Sali A, Shakhnovich E, Karplus M
Department of Chemistry, Harvard University, Cambridge, MA 02138.
J Mol Biol. 1994 Feb 4;235(5):1614-36. doi: 10.1006/jmbi.1994.1110.
A three-dimensional lattice model of a protein is used to investigate the properties required for its folding to the native state. The polypeptide chain is represented as a 27 bead heteropolymer whose lowest energy (native) state can be determined by an exhaustive enumeration of all fully compact conformations. A total of 200 sequences with random interactions are generated and subjected to Monte Carlo simulations to determine which chains find the ground state in a short time; i.e. which sequences overcome the folding problem referred to as the Levinthal paradox. Comparison of the folding and non-folding sequences is used to identify the features that are required for fast folding to the global energy minimum. It is shown that successful folding does not require certain attributes that have been previously proposed as necessary for folding; these include a high number of short versus long-range contacts in the native state, a high content of the secondary structure in the native state, a strong correlation between the native contact map and the interaction parameters, and the existence of a high number of low energy states with near-native conformation. Instead, the essential difference between the folding and the non-folding sequences is the nature of the energy spectrum. The necessary and sufficient condition for a sequence to fold rapidly in the present model is that the native state is a pronounced energy minimum. As a consequence, the thermodynamic stability of the native state of a folding sequence has a sigmoidal dependence on temperature. This permits such a sequence to satisfy both the thermodynamic and the kinetic requirements for folding; i.e. the native state predominates thermodynamically at temperatures that are high enough for folding to be kinetically possible. The applicability of the present results to real proteins is discussed.

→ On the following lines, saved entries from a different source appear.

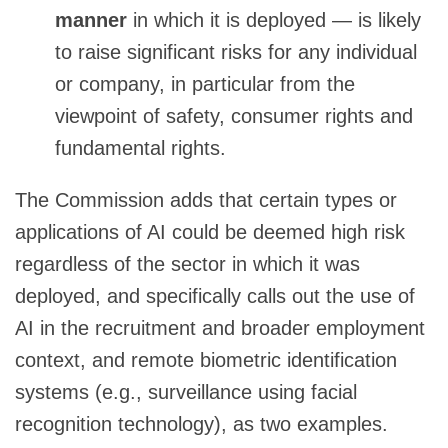
manner
in which it is deployed — is likely
to raise significant risks for any individual
or company, in particular from the
viewpoint of safety, consumer rights and
fundamental rights.
The Commission adds that certain types or
applications of AI could be deemed high risk
regardless of the sector in which it was
deployed, and specifically calls out the use of
AI in the recruitment and broader employment
context, and remote biometric identification
systems (e.g., surveillance using facial
recognition technology), as two examples.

使用蛋白质的三维晶格模型来研究其折叠成天然状态所需的特性。多肽链被表示为一个由27个珠子组成的杂聚物,其最低能量(天然)状态可通过对所有完全紧凑构象的穷举枚举来确定。生成了总共200个具有随机相互作用的序列,并对其进行蒙特卡罗模拟,以确定哪些链能在短时间内找到基态;即哪些序列克服了被称为 Levinthal 悖论的折叠问题。通过比较折叠和非折叠序列来识别快速折叠到全局能量最小值所需的特征。结果表明,成功折叠并不需要某些先前被认为是折叠所必需的属性;这些属性包括天然状态下大量的短程与长程接触、天然状态下二级结构的高含量、天然接触图与相互作用参数之间的强相关性以及存在大量具有近天然构象的低能态。相反,折叠和非折叠序列之间的本质区别在于能谱的性质。在当前模型中,序列快速折叠的充要条件是天然状态是一个明显的能量最小值。因此,折叠序列天然状态的热力学稳定性对温度具有 S 形依赖性。这使得这样的序列能够同时满足折叠的热力学和动力学要求;即在温度足够高以使折叠在动力学上成为可能时,天然状态在热力学上占主导地位。讨论了当前结果对真实蛋白质的适用性。